Solving Hong Kong’s chronic housing shortage requires a broad approach
This article appeared originally in the South China Morning Post on 2 March, 2019.
Authors: Ryan Ip, Head of land and housing research ; Monte Mu, Assistant Researcher at the Public Policy Institute of Our Hong Kong Foundation
Two of the most important sources for Hong Kong’s medium to long-term housing supply are the Kwu Tung North and Fanling North New Development Areas (NDAs) in the northeast New Territories, especially for public housing. These areas are also key to the government’s multi-pronged approach to increasing land supply.
The Development Bureau recently submitted an application to the Legislative Council’s panel on development for HK$46.9 billion (US$6 billion) of funding for the main work, detailed design and special ex gratia cash allowance for the development of Kwu Tung North and Fanling North. As most panel members expressed support, the application entered the next stage of discussion at the public works subcommittee. This would signal concrete progress for this project which has already taken more than three decades.
The road to developing Kwu Tung North and Fanling North has been bumpy. Although the government’s “The Planning and Development Study on North East New Territories” in 1998 set out the early framework, the development process was interrupted when Hong Kong was hit by the financial crisis and then Sars.
In 2007, the government’s “Hong Kong 2030: Planning Vision and Strategy” document proposed developing the New Territories to help meet long-term housing needs. In 2008, the “North East New Territories New Development Areas Planning and Engineering Study” finally put the development of Kwu Tung North and Fanling North on the agenda. After some 10 years of research, planning, consultation and discussion, the project is ready to take off.
But the road ahead is still long. The Development Bureau estimated that if the project could get underway in the second half of this year, the main work would take 12 years, until 2031, to complete. The prolonged time frame will lead to uncertainties, so the government should redouble its effort to manage the project.
The bureau’s documents showed the project could supply a total of 71,800 units for more than 180,000 residents. The first phase will have 21,000 units, of which 86 per cent, or nearly 18,000, will be for public housing. This makes up 6 per cent of the 10-year supply target of 315,000 public housing units. The first homes are expected to be ready in 2023 at the soonest.
There are views meanwhile that the government should increase the land supply by resuming private land. It has in fact been doing just that. In the Kwu Tung North and Fanling North NDAs, 182 hectares of private land will be resumed, including 50 hectares of brownfield sites. Past experience suggests resistance from stakeholders should not be underestimated.
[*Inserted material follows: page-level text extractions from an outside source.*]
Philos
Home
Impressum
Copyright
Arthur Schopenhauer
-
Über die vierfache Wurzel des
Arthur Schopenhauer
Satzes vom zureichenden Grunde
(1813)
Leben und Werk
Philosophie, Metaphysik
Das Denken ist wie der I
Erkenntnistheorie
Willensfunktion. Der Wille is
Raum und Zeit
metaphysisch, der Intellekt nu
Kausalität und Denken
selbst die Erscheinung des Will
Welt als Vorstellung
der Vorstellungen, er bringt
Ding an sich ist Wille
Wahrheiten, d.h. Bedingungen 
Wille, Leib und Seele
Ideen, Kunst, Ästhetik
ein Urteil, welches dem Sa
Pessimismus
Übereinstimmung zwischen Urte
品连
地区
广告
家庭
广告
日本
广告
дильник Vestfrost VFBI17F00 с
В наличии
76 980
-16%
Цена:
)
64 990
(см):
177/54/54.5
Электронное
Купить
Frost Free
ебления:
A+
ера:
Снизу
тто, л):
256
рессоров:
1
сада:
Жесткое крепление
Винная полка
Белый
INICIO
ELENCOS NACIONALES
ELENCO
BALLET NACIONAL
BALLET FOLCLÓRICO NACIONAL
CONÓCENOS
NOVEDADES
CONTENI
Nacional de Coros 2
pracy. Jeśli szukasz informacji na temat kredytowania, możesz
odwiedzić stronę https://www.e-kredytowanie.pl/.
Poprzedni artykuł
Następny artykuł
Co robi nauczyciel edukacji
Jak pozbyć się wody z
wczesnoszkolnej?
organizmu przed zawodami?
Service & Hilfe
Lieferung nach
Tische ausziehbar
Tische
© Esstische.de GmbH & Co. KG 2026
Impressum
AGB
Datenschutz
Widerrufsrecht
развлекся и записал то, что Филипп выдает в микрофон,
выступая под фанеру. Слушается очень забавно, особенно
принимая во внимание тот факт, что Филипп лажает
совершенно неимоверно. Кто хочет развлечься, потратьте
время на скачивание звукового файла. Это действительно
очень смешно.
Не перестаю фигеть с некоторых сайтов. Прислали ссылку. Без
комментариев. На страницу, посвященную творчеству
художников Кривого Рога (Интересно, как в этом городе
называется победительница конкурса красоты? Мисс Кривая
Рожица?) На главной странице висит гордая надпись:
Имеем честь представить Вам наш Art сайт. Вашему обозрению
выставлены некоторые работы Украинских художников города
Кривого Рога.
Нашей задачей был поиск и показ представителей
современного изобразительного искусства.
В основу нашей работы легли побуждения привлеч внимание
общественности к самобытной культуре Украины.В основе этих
It is also important to realise that the cost of resuming private land is not lower than other options. Based on the HK$13.34 billion needed for acquisition and allowances, the cost of land in the NDAs is HK$1,824 per square foot, which is 30 per cent more expensive than the cost of reclamation for the proposed artificial islands off the east of Lantau Island – estimated to be HK$1,360 per square foot. Based on the 68 hectares of the first phase, the difference is HK$3.4 billion, enough to build 4,245 public housing units.
The shortage of public housing is a matter of urgency, now that the waiting time for public housing has reached an all-time high of 5.5 years on average. With nearly 50,000 units, the Kwu Tung North and Fanling North NDAs are essential to housing supply. But as a result of the lengthy development process, high costs, as well as the considerable amount of stakeholders involved, uncertainties exist in both planning and project work.
That is why relying on one measure to resolve our city’s housing and land shortage is not just inadequate, but also risky. The right way is for the government to adopt a multi-pronged approach to increasing the land supply, including reclamation off the east of Lantau Island, if it is to succeed in resolving the housing problem.